Anjali, 26, waited helplessly as her father Suresh Singh Yadav, 52, struggled for breath. Krishna, 18, had gone to buy an oxygen tank and Akash, 24, who drives an Uber taxi was on duty, to support the family. At home, Anjali was left with her mother Kamlesh, and younger siblings. Anjali’s father had lost his job a couple of years back.
Anjali, and her siblings have been taking care of the family.
“My father’s hands had turned cold and he was struggling to breathe. My younger siblings were also panicking. I didn’t know what to do, so I called a World Vision India staff and she sent me numbers I could call for help including doctors and that was really helpful,” said Anjali.

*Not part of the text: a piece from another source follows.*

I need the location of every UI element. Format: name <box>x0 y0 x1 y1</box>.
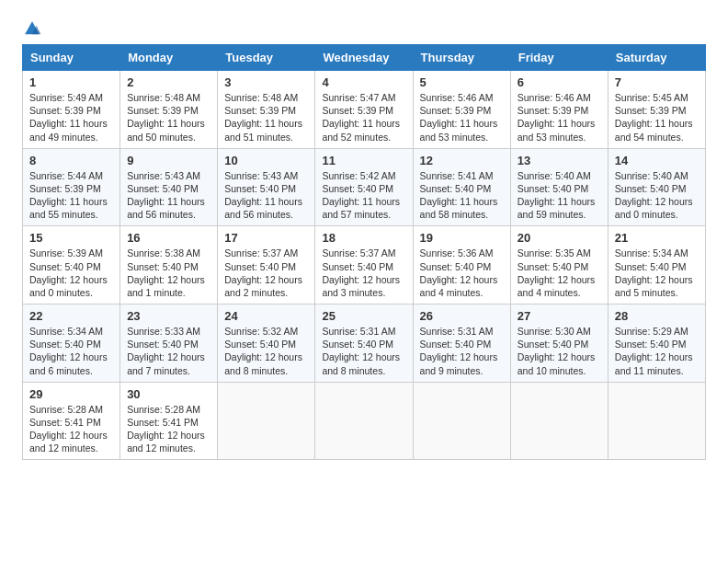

Krishna left home to buy an oxygen tank for his father at 10 am and returned 14 hours later. He stood in the queue for 12 hours at an oxygen agency only to be turned away as the supply ran out. He managed to finally get 5 litres of oxygen for Rs.10,000 from a relative. Availability of oxygen tanks is a matter of life and death in Delhi where the second wave has hit hard. Krishna stood in the line with hundreds of others fighting to get oxygen tanks for their loved ones. He was worried about contracting COVID-19 but at the same time determined to get it for his father.
“We had to keep oxygen by all means. My father could get serious anytime and we needed a backup,” said Krishna. He has completed General Duty Assistant (GDA) through the support of World Vision India and is now working in a private hospital.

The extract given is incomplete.